It’s Never Sunny in Philadelphia

Yesterday was my first-ever trip to Philadelphia, and although last night I felt strongly that Philadelphia is at best a giant hairy cancer on the face of America, I have calmed down enough to give Philly a second chance. For two reasons.

1. I feel like I should love Philly. I thought I was going to. There is a TV program on FX that stars Danny DeVito and is about Philadelphia and I love that. Also, I like the name.
2. Philadelphia is an important historical city. With fancy things.

But Philadelphia also has some serious drawbacks. From what I can tell these drawbacks are almost 100% related to the pain of getting around this place in a car. First of all, we left the airport and had a 20 mile drive to King of Prussia, where we were going to spend the night in the Holiday Inn Express. It took like an hour to get there, because nobody was going more than 30 miles an hour on the highway. A lot of people even appeared to be voluntarily driving slowly based on the distance they left between their car and the next, but this did not stop them from becoming agitated and beeping their horn at those other cars for no apparent reason.

In Kansas City, horn honking is reserved for only certain situations requiring urgent communication with other drivers. It says, “Excuse me, but you have sat through this green light twice - is it possible you have suffered a stroke and need some medical assistance?” OR, “Oh dear, it appears that you are about to collide with me. Would you mind not doing that?” You could drive to work for a year without honking the horn even once. In Philadelphia the horn is used as a important warning signal to alert other drivers when their speed decreases to the speed limit, or to reprimand out-of-towners for the crime of driving on the road.

When we got to the hotel we were both starving, so we went to the large mall just across the way and split a tostada pizza at the California Pizza Kitchen. By the time we left it was getting a bit dark and the rain was coming down harder than before, so we went straight to the car and headed for the hotel. We made it to within 1,000 feet or so of the hotel, but the problem with Philadelphia is that 50% of the streets are one way, divided, and 85% of the streets do not permit a left turn. We made one wrong turn and from that point could not get out of it and had NO CHOICE but to get on the Pennsylvania Turnpike. NO CHOICE!

I think if either of us had realized how terrible a mistake this really was, we would have simply piloted the car into a barrier and killed ourselves rather than live through the next 90 minutes and $4.25 of tolls. And then a native Philly driver would have arrived and helpfully notified us that we were not traveling fast enough.
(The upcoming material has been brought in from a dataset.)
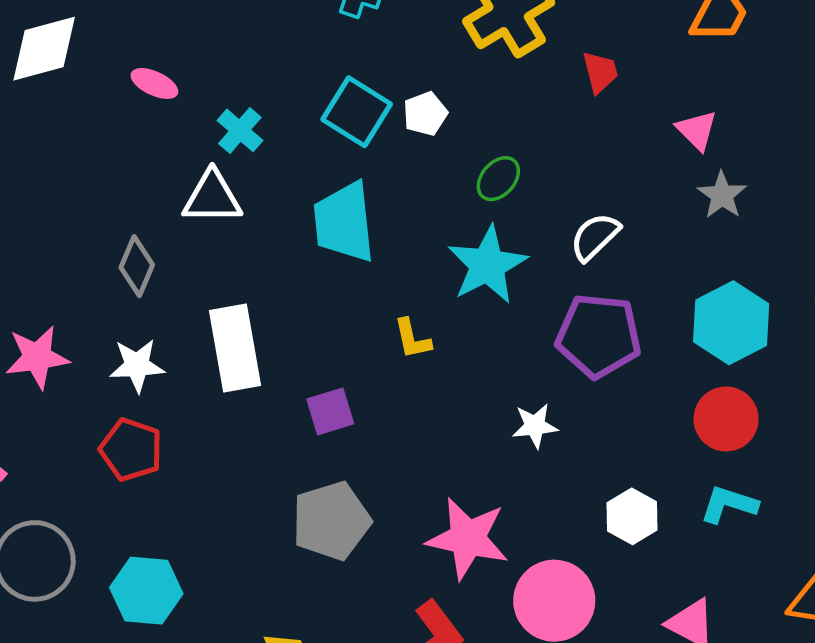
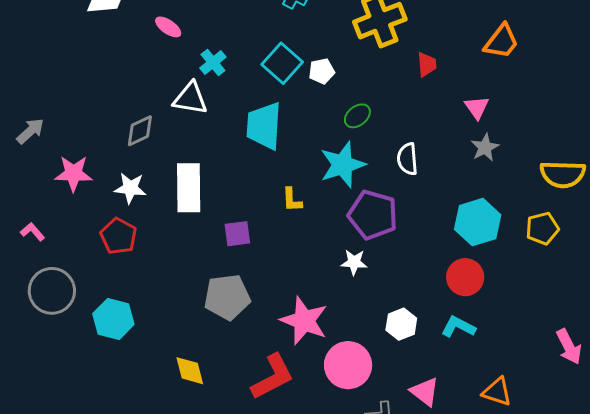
white semicircle: (595, 237) -> (407, 159), turned -60
gray diamond: (137, 266) -> (140, 131), turned 32
purple pentagon: (599, 336) -> (373, 215), moved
I was not kidding when I said 90 minutes, either. We were prisoners of the State of Pennsylvania for an hour and a half, which was as depressing as it was embarrassing. When we first got on, we realized we had to drive almost 15 miles to the next exit to turn around. This was disheartening, but not the end of the world. Coming back, the exit back to King of Prussia was not marked correctly due to the construction, which caused us to overshoot it and go to some terrible place nearby, like Norristown or somewhere. Then we tried to go back, spotted the hotel, and it still took us 20 more minutes to get back to it. By that point, neither of us could speak an entire sentence without inserting the words “fuck”, “cocksucker” or “bullshit”.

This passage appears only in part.